Penulis
Intisair-Online.com -Sebuah tempat nongkrong baru baru saja diresmikan di Yogyakarta pada Sabtu (22/5) kemarin.
Tempat nongkrong baru ini persisnya berada di lahan parkir bekas Hotel Brongto yang legendaris itu, namanya Jawir Creative Communal Space—selanjutnya sebut saja Jawir.
Kalau Anda mau lebih lengkapnya: Jalan Suryodiningratan No. 26, Mantrijeron, Kota Yogyakarta.
Dengan kesadaran pelestarian budaya Nusantara, acara peresmian ini turut diramaikan beberapa komunitas kebudayaan.
Di antaranya Komunitas Pencinta Budaya dan Busana Nusantara, Paguyuban Siter Sister, Vincenzo Band, Sanggar Tari Retno Aji Mataram, Paguyuban Karawitan Brongto Lawas, Orkes Kampoeng Wangak, dan lain sebagainya.
Jawir bukan sekadar tempat nongkrong biasa, paling tidak begitulah yang disampaikan oleh Emilio Perdana Ambran, Penanggung Jawab Bisnis dan Development Jawir.
Menurut Emilio, setidaknya ada tiga hal yang ditawarkan oleh Jawir: creative, communal, dan timeless.
Nilai creative dimanifestasikan Jawir dengan menggaet anak-anak muda kreatif juga UMKM yang punya semangat serupa.
Sementara untuk communale, Jawir mengajak berbagai komunitas budaya dan anak muda untuk bersama-sama melestarikan warisan tradisi yang semakin tergerus arus modernitas.
Sementara nilai timeless, menurut Emilio, tercermin dari tidak adanya batasan waktu untuk siapa pun nongkrong di Jawir dan semua orang bisa memanfaatkannya.
“Jawir akan menjadi tempat berkumpul semua kalangan dari berbagai usia kapan pun,” ujar Emilio dengan percaya diri.
Sekadar informasi, Jawir merupakan salah satu unit usaha di bawah naungan PT Bala Krama Indonesia.
Jawir dihadirkan sebagai sebuah ruang kreatif yang mendukung perkembangan industri kreatif berbasis UMKM, kebudayaan, dan digital.
Soal Jawir bukan sekadar tempat nongkrong juga dibenarkah oleh Deddy Sukmadi, salah satu investor Jawir.
Pria yang berprofesi sebagai pengacara itu bilang, Jawir adalah pintu masuk bagi anak muda untuk lebih mengenal warisan budaya, dalam hal ini Hotel Brongto yang kini sedang dipoles sedemikian rupa.
Selain Jawir, menurut Deddy, nantinya akan ada fasilitas-fasilitas lain yang akan disediakan oleh PT Bala Krama Indonesia.
Termasuk di antaranya adalah merenovasi Hotel Brongto untuk menghadirkannya dengan wajah yang benar-benar baru.
Tak hanya itu, nantinya komunitas-komunitas kebudayaan lokal juga akan diberi kebebasan untuk menggunakan pendopo bekas Hotel Brongto untuk berlatih, kecuali Sabtu dan Minggu dan selama masih ada ruang kosong.
Tentu saja dengan penjadwalan yang teratur supaya tidak saling bertabrakan.

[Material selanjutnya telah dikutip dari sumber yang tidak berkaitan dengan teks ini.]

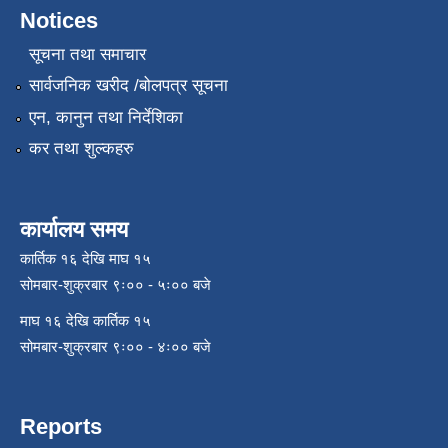
Notices
सूचना तथा समाचार
सार्वजनिक खरीद /बोलपत्र सूचना
एन, कानुन तथा निर्देशिका
कर तथा शुल्कहरु
कार्यालय समय
कार्तिक १६ देखि माघ १५
सोमबार-शुक्रबार ९ः०० - ५ः०० बजे
माघ १६ देखि कार्तिक १५
सोमबार-शुक्रबार ९ः०० - ४ः०० बजे
Reports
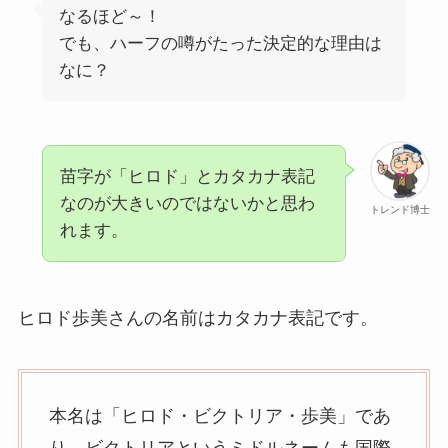
なるほど～！
でも、ハーフの噂がたった決定的な理由は
なに？
苗字が「ヒロド」とカタカナ表記
なのが大きいのではないかと思わ
トレンド博士
れます。
ヒロド歩美さんの名前はカタカナ表記です。
本名は「ヒロド・ビクトリア・歩美」であ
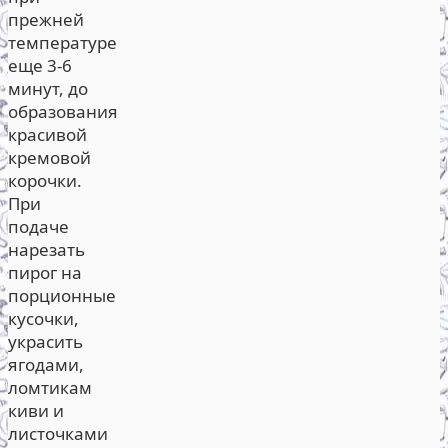
прежней
температуре
еще 3-6
минут, до
образования
красивой
кремовой
корочки.
При
подаче
нарезать
пирог на
порционные
кусочки,
украсить
ягодами,
ломтикам
киви и
листочками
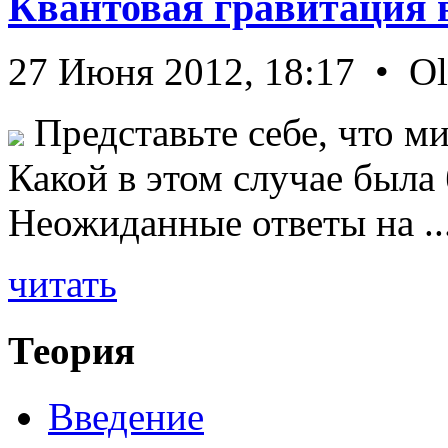
Квантовая гравитация 
27 Июня 2012, 18:17 • O
Представьте себе, что ми
Какой в этом случае была
Неожиданные ответы на ..
читать
Теория
Введение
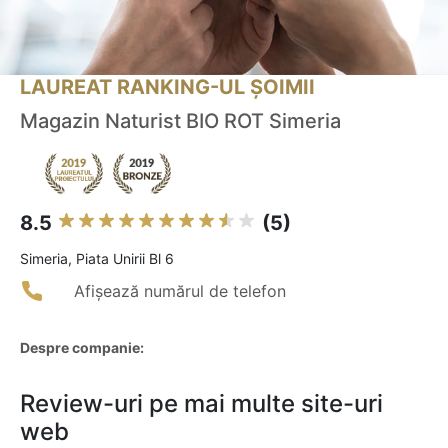
LAUREAT RANKING-UL ȘOIMII
Magazin Naturist BIO ROT Simeria
8.5
(5)
Simeria, Piata Unirii Bl 6
Afișează numărul de telefon
Despre companie:
Review-uri pe mai multe site-uri
web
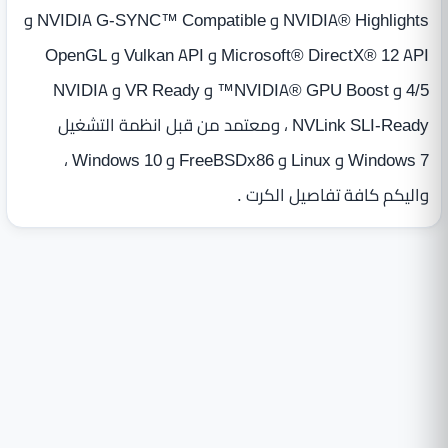
NVIDIA® Highlights و NVIDIA G-SYNC™ Compatible و
Microsoft® DirectX® 12 API و Vulkan API و OpenGL
4/5 و NVIDIA® GPU Boost™ و VR Ready و NVIDIA
NVLink SLI-Ready ، ومعتمد من قبل انظمة التشغيل
Windows 7 و Linux و FreeBSDx86 و Windows 10 ،
واليكم كافة تفاصيل الكرت .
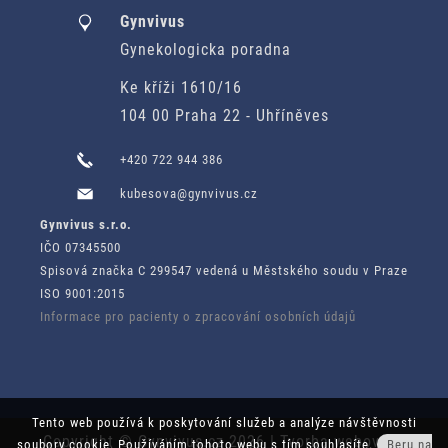
Gynvivus
Gynekologicka poradna
Ke kříži 1610/16
104 00 Praha 22 - Uhříněves
+420 722 944 386
kubesova@gynvivus.cz
Gynvivus s.r.o.
IČO 07345500
Spisová značka C 299547 vedená u Městského soudu v Praze
ISO 9001:2015
Informace pro pacienty o zpracování osobních údajů
Tento web používá k poskytování služeb a analýze návštěvnosti
Copyright © Gynvivus.cz 2026 | Tvorba webových
soubory cookie. Používáním tohoto webu s tím souhlasíte.
Beru na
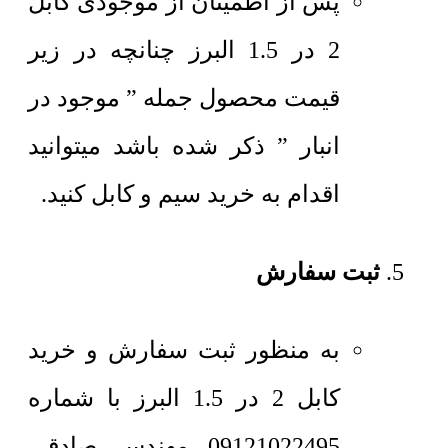
پس از اطمینان از موجودی کابل
2 در 1.5 البرز چنانچه در زیر
قیمت محصول جمله ” موجود در
انبار ” ذکر شده باشد میتوانید
اقدام به خرید سیم و کابل کنید.
ثبت سفارش
به منظور ثبت سفارش و خرید
کابل 2 در 1.5 البرز با شماره
09121022495 مهندس صادقی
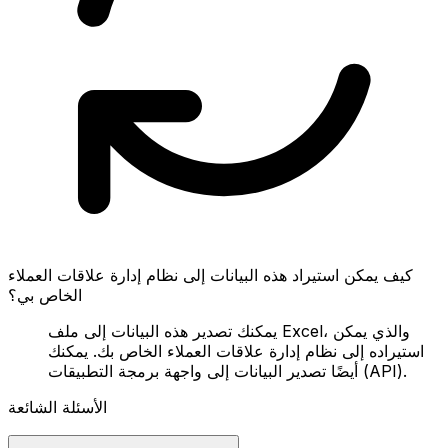
كيف يمكن استيراد هذه البيانات إلى نظام إدارة علاقات العملاء
الخاص بي؟
يمكنك تصدير هذه البيانات إلى ملف Excel، والذي يمكن
استيراده إلى نظام إدارة علاقات العملاء الخاص بك. يمكنك
أيضًا تصدير البيانات إلى واجهة برمجة التطبيقات (API).
الأسئلة الشائعة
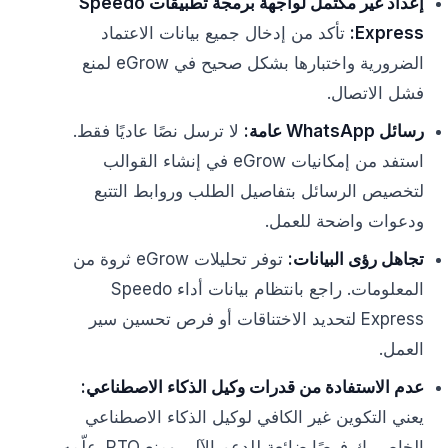
إعداد غير مكتمل لواجهة برمجة تطبيقات Speedo
Express:
تأكد من إدخال جميع بيانات الاعتماد
الضرورية واختبارها بشكل صحيح في eGrow لمنع
فشل الاتصال.
رسائل WhatsApp عامة:
لا ترسل نصًا عاديًا فقط.
استفد من إمكانيات eGrow في إنشاء القوالب
لتخصيص الرسائل بتفاصيل الطلب وروابط التتبع
ودعوات واضحة للعمل.
تجاهل رؤى البيانات:
توفر تحليلات eGrow ثروة من
المعلومات. راجع بانتظام بيانات أداء Speedo
Express لتحديد الاختناقات أو فرص تحسين سير
العمل.
عدم الاستفادة من قدرات وكيل الذكاء الاصطناعي:
يعني التكوين غير الكافي لوكيل الذكاء الاصطناعي
الخاص بك فرصًا ضائعة للدعم الآلي ومنع RTO. علّمه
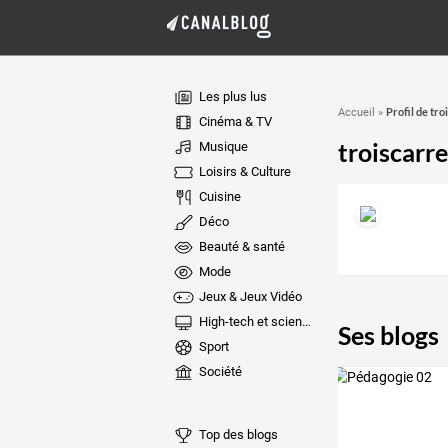
Les plus lus
Profil de tro
Accueil
»
Cinéma & TV
troiscarre
Musique
Loisirs & Culture
Cuisine
Déco
Beauté & santé
Mode
Jeux & Jeux Vidéo
High-tech et sciences
Ses blogs
Sport
Société
Top des blogs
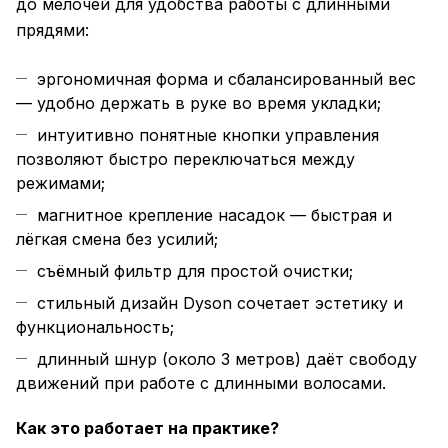
до мелочей для удобства работы с длинными
прядями:
эргономичная форма и сбалансированный вес
— удобно держать в руке во время укладки;
интуитивно понятные кнопки управления
позволяют быстро переключаться между
режимами;
магнитное крепление насадок — быстрая и
лёгкая смена без усилий;
съёмный фильтр для простой очистки;
стильный дизайн Dyson сочетает эстетику и
функциональность;
длинный шнур (около 3 метров) даёт свободу
движений при работе с длинными волосами.
Как это работает на практике?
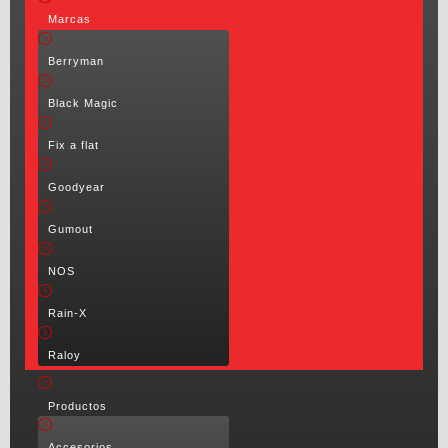
Marcas
Berryman
Black Magic
Fix a flat
Goodyear
Gumout
NOS
Rain-X
Raloy
Productos
Accesorios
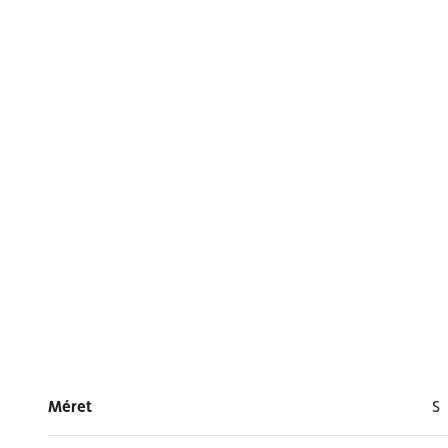
Méret
S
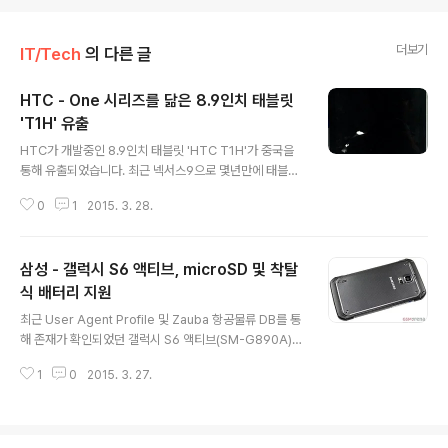
더보기
IT/Tech
의 다른 글
HTC - One 시리즈를 닮은 8.9인치 태블릿
'T1H' 유출
글 내용
HTC가 개발중인 8.9인치 태블릿 'HTC T1H'가 중국을
통해 유출되었습니다. 최근 넥서스9으로 몇년만에 태블릿
시장에 복귀한 HTC가 개발중인 T1H는 자사의 플래그쉽
0
1
2015. 3. 28.
스마트폰 'HTC One' 시리즈의 디자인을 계승한 것이 특
징이며, 다음달 베이징에서 열리는 프레스 이벤트를 통해
발표될 것으로 알려져습니다. T1H는 기존의 HTC 제품들
삼성 - 갤럭시 S6 액티브, microSD 및 착탈
이 퀄컴 및 미디어텍의 AP를 사용했던 것과 달리 Allwinn
er의 AP를 사용한 것이 특징으로, 주요 스펙은 다음과 같
식 배터리 지원
글 내용
습니다. HTC T1H 스펙 8.9인치 QXGA(2048 * 1530)
최근 User Agent Profile 및 Zauba 항공물류 DB를 통
디스플레이 2.2Ghz Allwinner H8 옥타코어 프로세서
해 존재가 확인되었던 갤럭시 S6 액티브(SM-G890A)의
(28nm 공정) PowerVR SGX544 GPU 2GB RAM 1
대해 추가 정보가 GSMArena를 통해 전해졌습니다. 방수
6/32GB ROM 전면 160만 / 후면..
1
0
2015. 3. 27.
·방진 기능을 포함한 갤럭시S6의 파생 모델인 '갤럭시S6
액티브'는 작년에 출시한 갤럭시 S5 액티브가 미국의 이동
통신사인 AT&T를 통해 출시된 것과 같이 이번 모델도 AT
&T를 통해 출시될 예정이며, 갤럭시 S6의 6.8mm보다 2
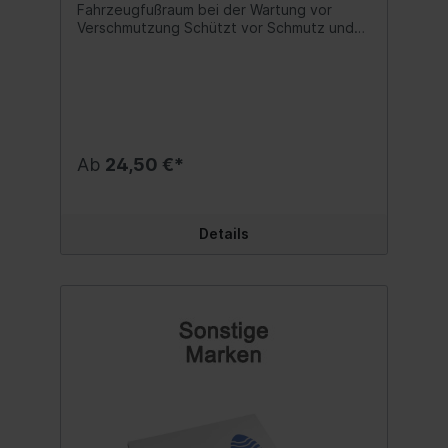
Fahrzeugfußraum bei der Wartung vor
Verschmutzung Schützt vor Schmutz und
Feuchtigkeit Inhalt: 250 Stück Inhalt:1 Rolle
Ab
24,50 €*
Details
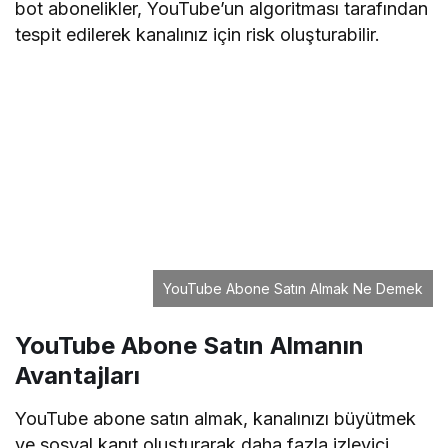
çekmek için etkili bir strateji olabilir.
Daha Hızlı Büyüme
Yeni açılan YouTube kanallarının organik olarak
büyümesi zaman alabilir. Abone satın almak, ilk
aşamada kanalın daha güvenilir görünmesini
sağlayarak izleyicilerin ilgisini çekebilir ve kanalın
büyümesini hızlandırabilir.
Algoritmada Öne Çıkma Şansı
YouTube, popüler ve yüksek etkileşim alan
içerikleri önerilen videolar arasında öne çıkarır.
Yüksek abone sayısına sahip olmak, videolarınızın
daha fazla kişiye ulaşmasını sağlayarak
keşfedilme şansınızı artırabilir.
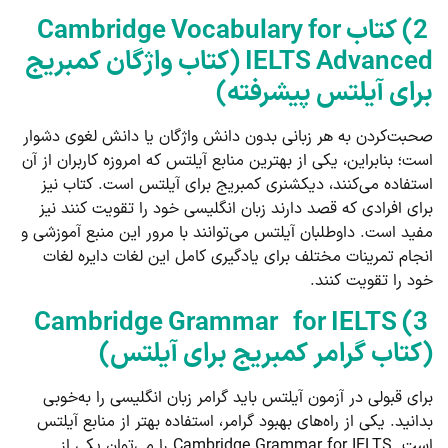
2) کتاب Cambridge Vocabulary for
IELTS Advanced (کتاب واژگان کمبریج
برای آیلتس پیشرفته)
صحبت‌کردن به هر زبانی بدون دانش واژگان یا دانش لغوی دشوار
است؛ بنابراین، یکی از بهترین منابع آیلتس که امروزه کاربران از آن
استفاده می‌کنند، دیکشنری کمبریج برای آیلتس است. کتاب نیز
برای افرادی که قصد دارند زبان انگلیسی خود را تقویت کنند نیز
مفید است. داوطلبان آیلتس می‌توانند با مرور این منبع آموزشی و
انجام تمرینات مختلف برای یادگیری کامل این لغات دایره لغات
خود را تقویت کنند.
3) Cambridge Grammar for IELTS
(کتاب گرامر کمبریج برای آیلتس)
برای قبولی در آزمون آیلتس باید گرامر زبان انگلیسی را به‌خوبی
بدانید. یکی از راه‌های بهبود گرامر، استفاده بهتر از منابع آیلتس
است. Cambridge Grammar for IELTS را می‌توان یکی از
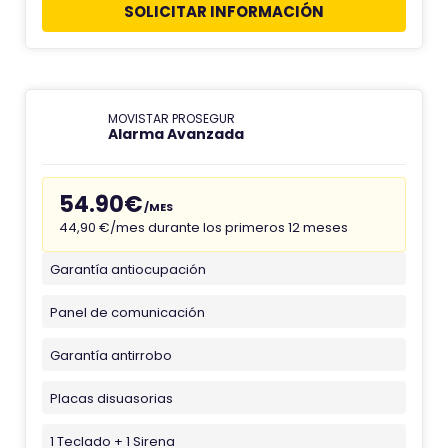
SOLICITAR INFORMACIÓN
MOVISTAR PROSEGUR
Alarma Avanzada
54.90€
/MES
44,90 €/mes durante los primeros 12 meses
Garantía antiocupación
Panel de comunicación
Garantía antirrobo
Placas disuasorias
1 Teclado + 1 Sirena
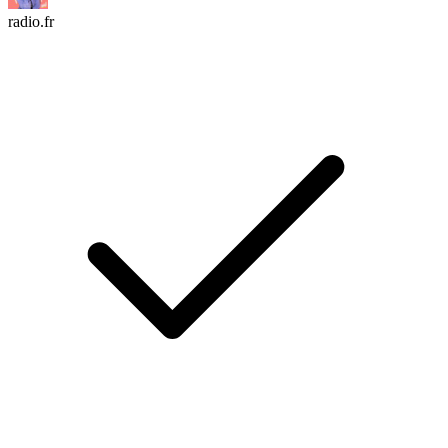
radio.fr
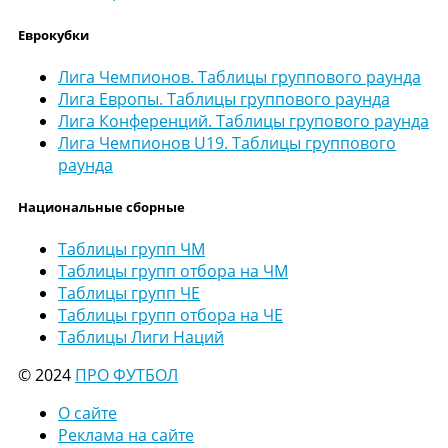
Еврокубки
Лига Чемпионов. Таблицы группового раунда
Лига Европы. Таблицы группового раунда
Лига Конференций. Таблицы групового раунда
Лига Чемпионов U19. Таблицы группового
раунда
Национальные сборные
Таблицы групп ЧМ
Таблицы групп отбора на ЧМ
Таблицы групп ЧЕ
Таблицы групп отбора на ЧЕ
Таблицы Лиги Наций
© 2024
ПРО ФУТБОЛ
О сайте
Реклама на сайте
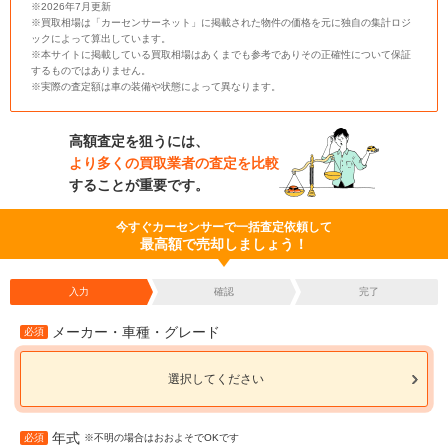
※2026年7月更新
※買取相場は「カーセンサーネット」に掲載された物件の価格を元に独自の集計ロジ
ックによって算出しています。
※本サイトに掲載している買取相場はあくまでも参考でありその正確性について保証
するものではありません。
※実際の査定額は車の装備や状態によって異なります。
高額査定を狙うには、
より多くの買取業者の査定を比較
することが重要です。
今すぐカーセンサーで一括査定依頼して
最高額で売却しましょう！
入力
確認
完了
メーカー・車種・グレード
必須
選択してください
年式
必須
※不明の場合はおおよそでOKです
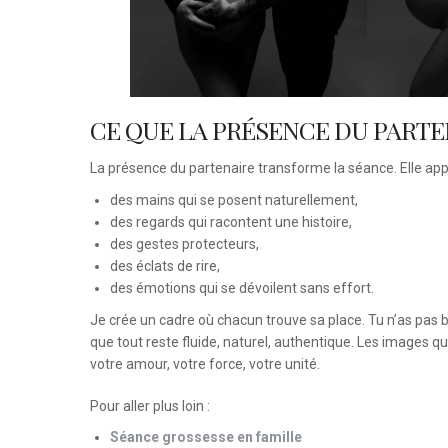
CE QUE LA PRÉSENCE DU PARTE
La présence du partenaire transforme la séance. Elle app
des mains qui se posent naturellement,
des regards qui racontent une histoire,
des gestes protecteurs,
des éclats de rire,
des émotions qui se dévoilent sans effort.
Je crée un cadre où chacun trouve sa place. Tu n’as pas b
que tout reste fluide, naturel, authentique. Les images qu
votre amour, votre force, votre unité.
Pour aller plus loin :
Séance grossesse en famille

Misal, hari ini menari, hari ini angklung, hari ini siter, hari gamelan, dan seterusnya.
“Bagi kami, Brongto punya peran untuk masyarakat. Ini tidak murni bisnis, karena kebudayaan di sini. Jadi mereka gratis menggunakan pendopo tersebut,” ujar Deddy.
Hotel Brongto sendiri merupakan bekas tempat tinggal KPH Brongtodiningrat atau yang lebih dikenal sebagai Rumah Brongtodiningratan yang dibangun di masa Sultan Hamengkubuwana VII.
Bangunan bekas Rumah Brongtodiningratan kini termasuk sebagai benda cagar budaya Yogyakarta.
“Kenapa kita buat Jawir? Supaya anak muda tertarik dengan kebudayaan, paling tidak nongkrong dulu,” ujar Deddy.
Menurutnya, kita tak bisa memaksakan kehendak kepada anak-anak muda untuk mencintai budaya nusantara seperti orang-orang tua melakukannya.
Bagaimanapun juga, anak-anak muda itu punya pemikirannya sendiri. Mereka punya cara sendiri untuk merayakan kebudayaan.
“Yang bisa kita lakukan adalah memberi mereka kesempatan, seperti mendesain dan lain sebagainya,” tegas Deddy.